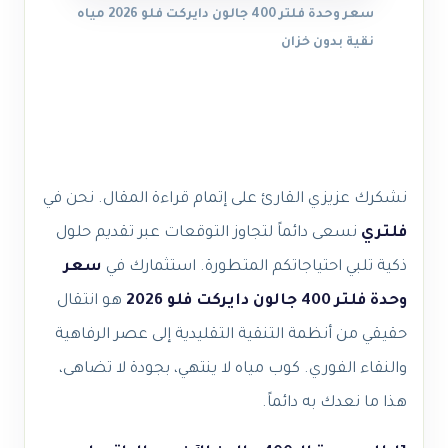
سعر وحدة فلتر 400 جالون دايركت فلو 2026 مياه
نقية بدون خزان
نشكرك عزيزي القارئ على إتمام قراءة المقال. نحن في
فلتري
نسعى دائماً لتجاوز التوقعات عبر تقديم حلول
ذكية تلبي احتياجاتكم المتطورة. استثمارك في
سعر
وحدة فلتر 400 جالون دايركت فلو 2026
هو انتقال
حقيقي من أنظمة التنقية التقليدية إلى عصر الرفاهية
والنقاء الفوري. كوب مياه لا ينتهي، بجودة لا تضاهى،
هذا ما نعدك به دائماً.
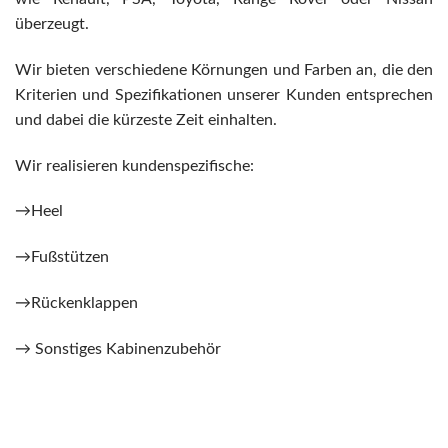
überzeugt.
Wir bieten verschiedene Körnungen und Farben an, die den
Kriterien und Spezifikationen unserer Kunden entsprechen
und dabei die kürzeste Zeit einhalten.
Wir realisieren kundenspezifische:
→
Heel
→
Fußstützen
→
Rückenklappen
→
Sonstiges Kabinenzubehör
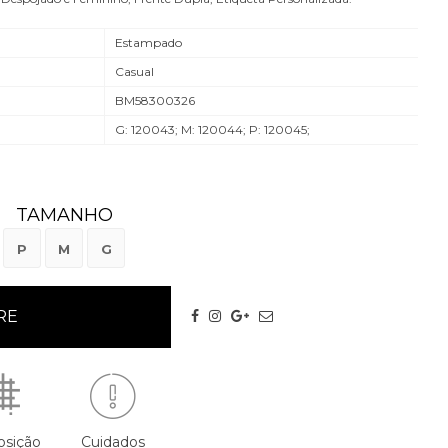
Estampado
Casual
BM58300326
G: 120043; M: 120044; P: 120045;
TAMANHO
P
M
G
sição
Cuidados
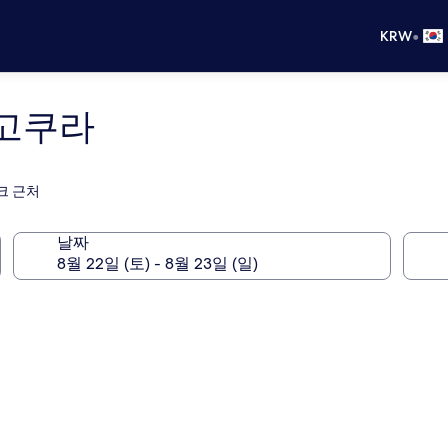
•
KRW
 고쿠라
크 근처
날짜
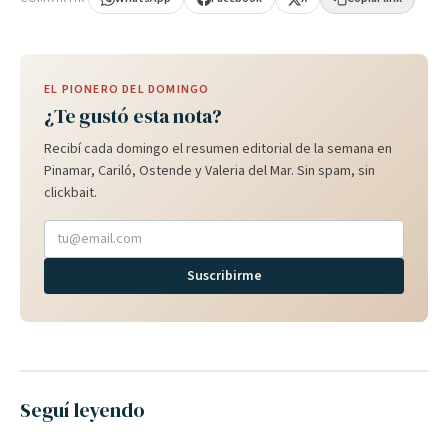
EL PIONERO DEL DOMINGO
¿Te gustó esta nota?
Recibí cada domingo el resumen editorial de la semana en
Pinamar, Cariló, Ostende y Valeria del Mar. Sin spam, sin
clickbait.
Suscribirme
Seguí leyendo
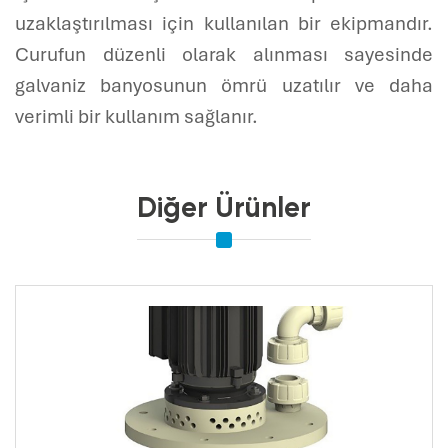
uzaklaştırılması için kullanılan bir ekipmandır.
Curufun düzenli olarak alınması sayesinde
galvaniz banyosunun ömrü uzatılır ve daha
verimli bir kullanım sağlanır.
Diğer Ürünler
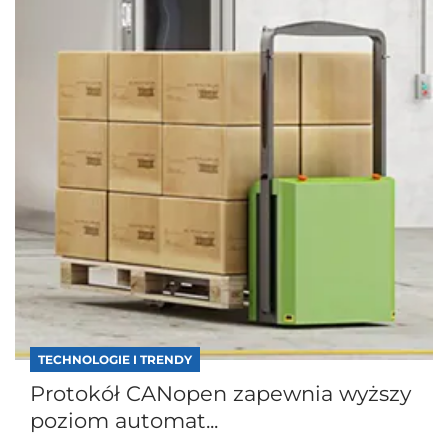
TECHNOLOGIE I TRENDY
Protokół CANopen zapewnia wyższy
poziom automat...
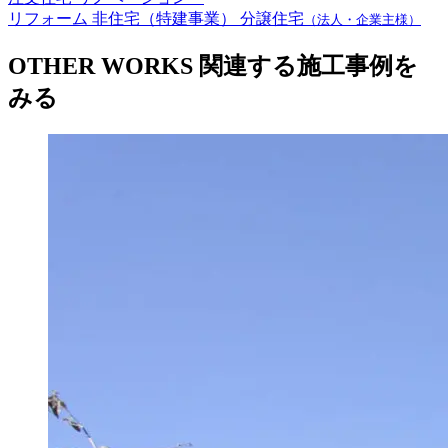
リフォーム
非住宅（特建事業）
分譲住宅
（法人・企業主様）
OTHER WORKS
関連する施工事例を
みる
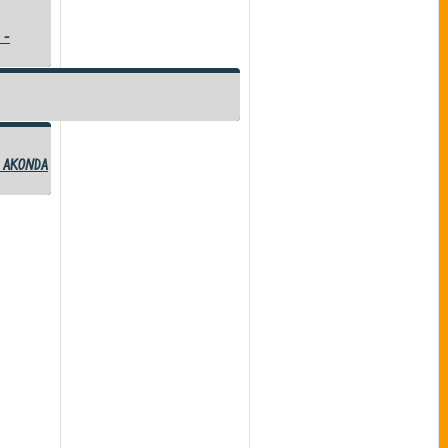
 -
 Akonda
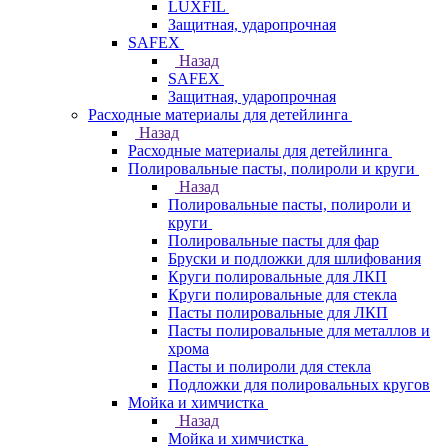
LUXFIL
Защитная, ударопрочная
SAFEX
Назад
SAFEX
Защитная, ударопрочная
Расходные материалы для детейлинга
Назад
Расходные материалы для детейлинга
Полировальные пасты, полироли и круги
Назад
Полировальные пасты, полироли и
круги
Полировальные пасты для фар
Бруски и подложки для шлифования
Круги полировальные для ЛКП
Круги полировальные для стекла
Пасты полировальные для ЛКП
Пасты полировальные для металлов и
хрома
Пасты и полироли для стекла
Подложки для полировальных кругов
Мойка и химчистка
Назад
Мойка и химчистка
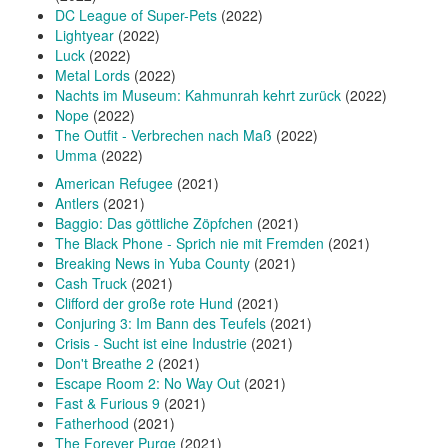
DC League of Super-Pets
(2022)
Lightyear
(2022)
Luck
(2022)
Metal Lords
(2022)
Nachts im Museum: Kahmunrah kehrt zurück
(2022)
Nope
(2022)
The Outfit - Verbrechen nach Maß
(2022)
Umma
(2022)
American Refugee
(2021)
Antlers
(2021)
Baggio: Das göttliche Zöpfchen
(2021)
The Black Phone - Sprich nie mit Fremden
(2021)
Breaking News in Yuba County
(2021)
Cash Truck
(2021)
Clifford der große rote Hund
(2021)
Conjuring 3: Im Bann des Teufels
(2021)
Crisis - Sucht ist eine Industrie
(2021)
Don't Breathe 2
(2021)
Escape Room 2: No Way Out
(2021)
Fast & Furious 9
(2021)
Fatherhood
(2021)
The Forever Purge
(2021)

◆ **Exercise goal**: Note which lines carry the word "دايركت" in the material, then copy each of them.

◆ **Response**:
سعر وحدة فلتر 400 جالون دايركت فلو 2026 مياه
وحدة فلتر 400 جالون دايركت فلو 2026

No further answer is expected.